Das Waffenrecht bietet bereits jetzt umfassende Möglichkeiten, unter anderem über die persönliche Nichteignung oder die Unzuverlässigkeit eine waffenrechtliche Erlaubnis zu versagen bzw. eine bereits erteilte aufzuheben. Dabei kann die Waffenbehörde im Einzelfall jederzeit ein amts- oder fachärztliches oder fachpsychologisches Zeugnis über die geistige Eignung verlangen, wenn die Sachverhaltsaufklärung dies hinsichtlich der Persönlichkeit des Waffenbesitzers gebietet. Eine pauschale und regelmäßige Vorlage ginge jedoch ebenso über das Ziel hinaus wie eine zwangsläufige Unzuverlässigkeit bei jedem noch so kleinen persönlichen Fehlverhalten. Dass die Antragsteller die Vorlage eines „medizinisch-psychologischen Gutachtens oder Attests“ zudem mit der Zuverlässigkeitsprüfung verbinden, offenbart ein grundlegendes Fehlverständnis über den Unterschied zwischen persönlicher Eignung und Zuverlässigkeit. Zentrale Munitionsdepots würden potentielle Täter geradezu einladen und die objektive Sicherheit dadurch eher verringern. Der Antrag ist jedenfalls in Teilen unnötig oder gar systemwidrig, weil das geltende Waffenrecht für die im Antrag aufgeworfenen Fragen bereits hinreichende Antworten bietet. Soweit die Antragsteller Defizite im geltenden Waffenrecht ausmachen, sei darauf hingewiesen, dass jede gesetzliche Regelung nur so gut ist wie die Personalausstattung in der Behörde, die mit deren Ausführung betraut ist. Verdachtsmomenten kann eine Waffenbehörde nur mit einer dem Aufwand angemessenen Personalstärke zeitnah und konsequent nachgehen.

Auch der im Verlauf der Kreistagssitzung vom 25. September 2020 ergänzte Punkt, wonach die Forderungen aus dem Antrag in einem runden Tisch mit den Schützenvereinen erläutert und gegebenenfalls einvernehmlich angepasst werden sollen, vermag hierüber nur bedingt hinwegzutrösten. Einerseits hat der Kreistag vergessen, die Jägerschaft einzubeziehen; andererseits wäre ein solcher runder Tisch vorher sinnvoller gewesen. Dann hätte man bereits im Vorfeld entsprechende Aufklärung betreiben können.

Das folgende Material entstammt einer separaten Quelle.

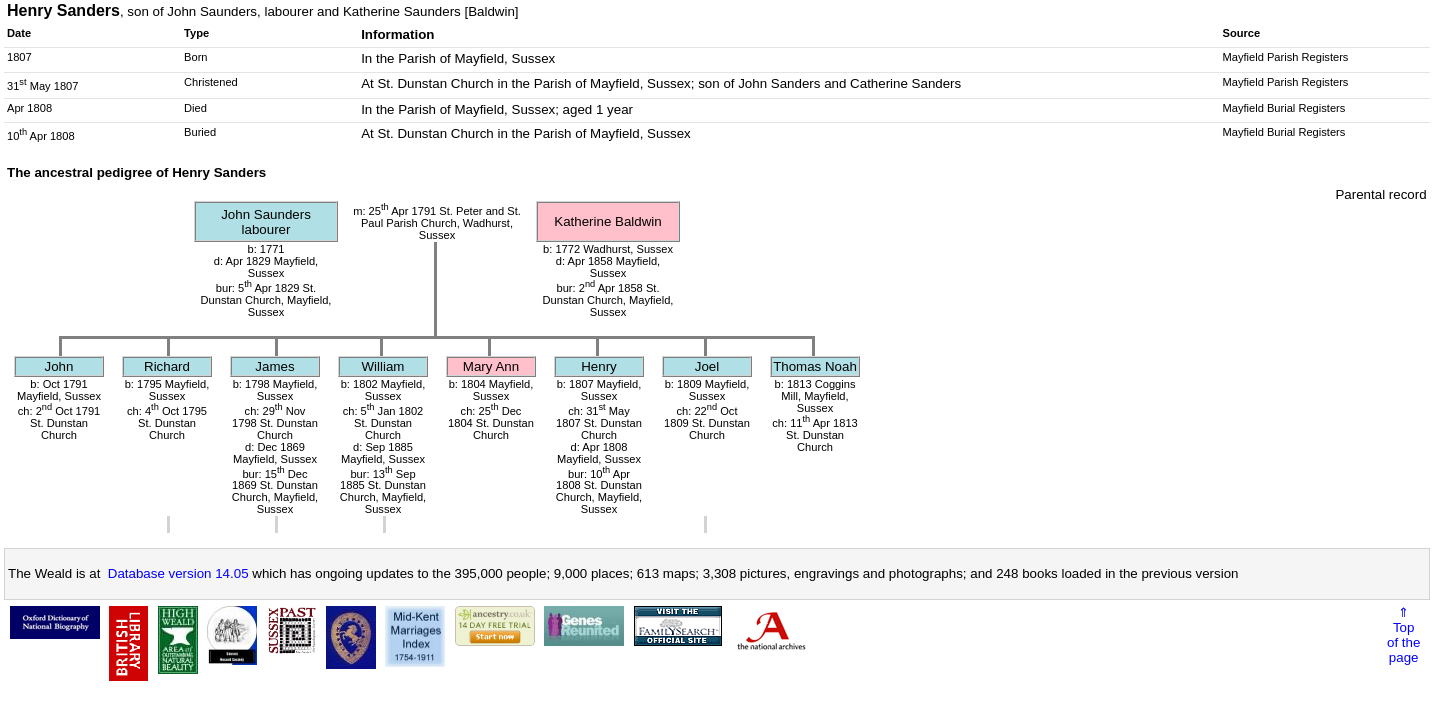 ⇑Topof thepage (1403, 635)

Obgleich der Antrag um einiges umfangreicher als die in diesem Aufsatz thematisierten Punkte ist, zeichnet er zumindest in Teilen ein voreingenommenes Bild des Legalwaffenbesitzers und verkennt, dass sich die allermeisten Waffenbesitzer ihres Privilegs sehr bewusst sind und mit beiden Beinen auf dem Boden unserer Rechtsordnung stehen. Waffenbesitzer sollten sich dabei stets auf dem aktuellen Stand der Rechtslage halten und vor Augen führen, dass ihnen nicht jeder politische Entscheidungsträger wohlgesonnen ist und es auch dort Jagd- und Waffengegner gibt. Auch wenn das geltende Recht im Einzelfall vielleicht mehr gestattet, sollte sich jeder Waffenbesitzer im Umgang mit Waffen und Munition daher aus eigenem Interesse noch anständiger verhalten, als es von ihm ohnehin verlangt wird. Möglichst wenig Angriffsfläche zu bieten dürfte in mancher Situation sinnvoller sein, als auf das eigene Recht zu bestehen.    

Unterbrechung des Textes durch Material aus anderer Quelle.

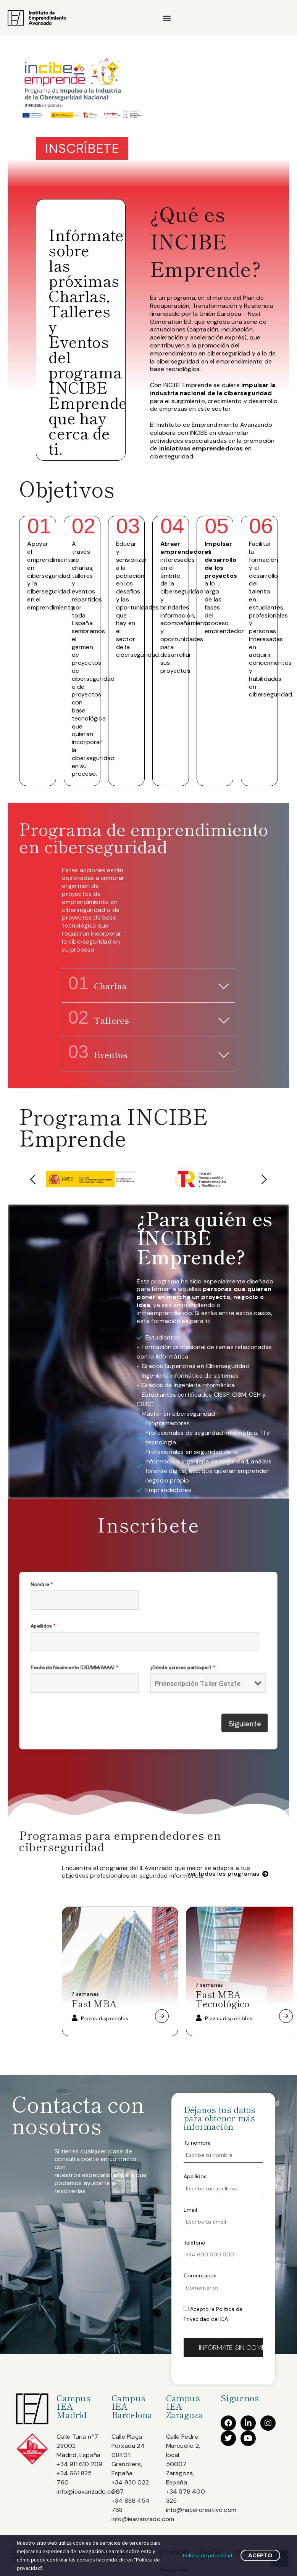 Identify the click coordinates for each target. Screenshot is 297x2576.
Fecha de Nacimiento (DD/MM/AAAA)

Der Autor Patrice Leon Göbel …

… ist Richter am Verwaltungsgericht. Seit 2012 ist er durchgehend Inhaber eines Jahresjagdscheins und im Rahmen der befugten Jagdausübung legaler Besitzer mehrerer Kurz- und Langwaffen. Seine Fachexpertise hat er sich primär im Rahmen seiner richterlichen Tätigkeit sowie als nebenamtlicher Lehrbeauftragter für das Fach Waffenrecht an der Hessischen Hochschule für Polizei und Verwaltung (HfPV) und Fachprüfer bei Jägerprüfungen im Fach Jagdrecht angeeignet. Als nebenamtlicher Prüfer in juristischen Staatsprüfungen prüft er gelegentlich auch waffenrechtliche Sachverhalte.